Walking into General Admission/Dance floor at Webster Hall, one feels a slow pull back in time. The bruised beige and crimson colors oscillate along the mezzanine and triangular designs on the walls above, giving the whole room a pre World War I chic. It’s rad, and a full two hours before Thievery Corporation goes on, the crowd is ready to rock. The gear is all set up, Aguilar amps, their like logo as the head of the kick drum. A sitar is perched on an antique sofa, and a turntable is set high center stage and two far back on its flanks. They will have dominion over Webster Hall tonight.

Before TC, however, is opener The Bins. A Cali native living in Brooklyn, the DJ rocks a ski jacket that’s radioactive pink, purple, and yellow. It’s the kind of threads that work best when flooded in hip, modern stage lights. The Bins spins the kind of Hip-hop smart people listen to. In order to DJ, one has to know a lot of tracks and catalogue them accordingly. He does his homework on what’s hot, shuffling from 1970s Bronx to Bombay and back. The hip-hop got hipper and the lights got warmer. Blues turned to reds and indigos to yellows as he slyly scratches a sample and says, “Are you ready for Thievery Corporation?” The crowd roars.

The set begins with a man walking to the tables, pressing a button, and playing some dub.
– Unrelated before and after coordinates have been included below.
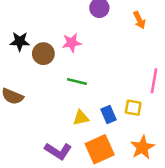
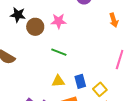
orange arrow: (139, 20) -> (114, 20), moved
yellow square: (133, 108) -> (100, 89), moved, turned 32

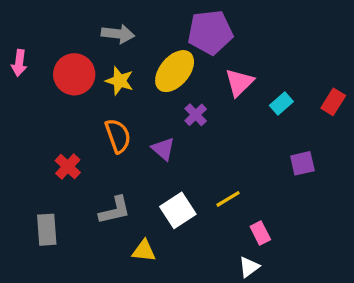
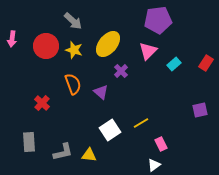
purple pentagon: (210, 32) -> (158, 20), moved
gray arrow: (118, 34) -> (73, 21), turned 36
purple square: (302, 163) -> (200, 110), moved
gray L-shape: (115, 210) -> (63, 152), moved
The whole floor shifts to yellow, green, and lavender lights. The band hits it on the one. The guitar by Rob Myers is intergalactic; delay and reverb pedals loom like a whale song of a higher frequency, bouncing around the hall. The bass player, Ashish Vyas, shuffles about center stage and stage left like a leopard with cage madness. His black, humid hair falls upon his shoulders as he glides back and forth. He would seemingly make a fine member of the Proud House of Slytherin.

In comes Natalia Clavier, one of the collective’s female vocalists. As she sings, reverb rolls off the microphone while baby blue light behind her darks her atomic red hair as her voice does laps around our brains. After the song she disappears, passing the mic to Loulou Ghelichkhani, in an embroidered gown, bindi shining the color black behind white. She sings like she is Perry Farrell’s younger sister. Her delayed vocals wash the mid range of the ensemble and Ganja smoke floats to my nose as she leads the bridge overtaking the minor key jam.

The guitarist grabs his sitar on the mint green old school psychotherapy sofa and breaks into “Lebanese Blonde”. Loulou muses, “Too low to find my way, too high to wonder why”. How could you not love this? The bassist floats around the stage with his violin shaped 4 string bass. Rob Garza applauds every time the band ceases a song, for he is as much of a listener as he is a performing musician right now.

Then they play my Jam, “Liberation Front”. Two dreadlocked hype men emerge, one rocking a pith helmet, the symbol of African Colonialism. They are toasting, and getting the crowd rowdy, jumping and waving their hands through the air. They invoke the godfather of Soul by shouting, “Get up! Git on up!” The back of the hall empties as the crowd pushes forward, everyone trying to get as close to the sound as possible.

You know what’s to love about this show? There is an absurd lack of iPhone sticking out of the group, taking videos and photos. No one is texting. The people are here, and they’re listening. The songs go on with English, Spanish, and French verses. To play in this band would be the best gig ever. The set never gets boring as they sway up and down in dynamics.

How would I describe a Thievery Corporation show? High-class third world grooves from every corner of the tropics. They take us from slow, sweaty  Rumbas, to Roots dub armed with the rally call, “Fuck the IMF!” and warn of being on the lookout for vampires, the Baldheads that suck the children of Jah dry.

From there we space out to the windswept jams of the Silk Road, not quite Indian, not quite Persian, not quite Arab, not quite Turk. The borders of this music are not arbitrarily drawn on a map like many proud nations were in the 20th century. They close with “Richest Man in Babylon,” and the crowd sings the woes like a choir. It is another warning to all who hear this song. Money can’t buy life, all will lose the rat race, and there is no wisdom in such freedom.

Walking out of the venue into Manhattan, perhaps the very center of Babylon, I felt much more prepared for the world’s demons, rejuvenated by the power of true music.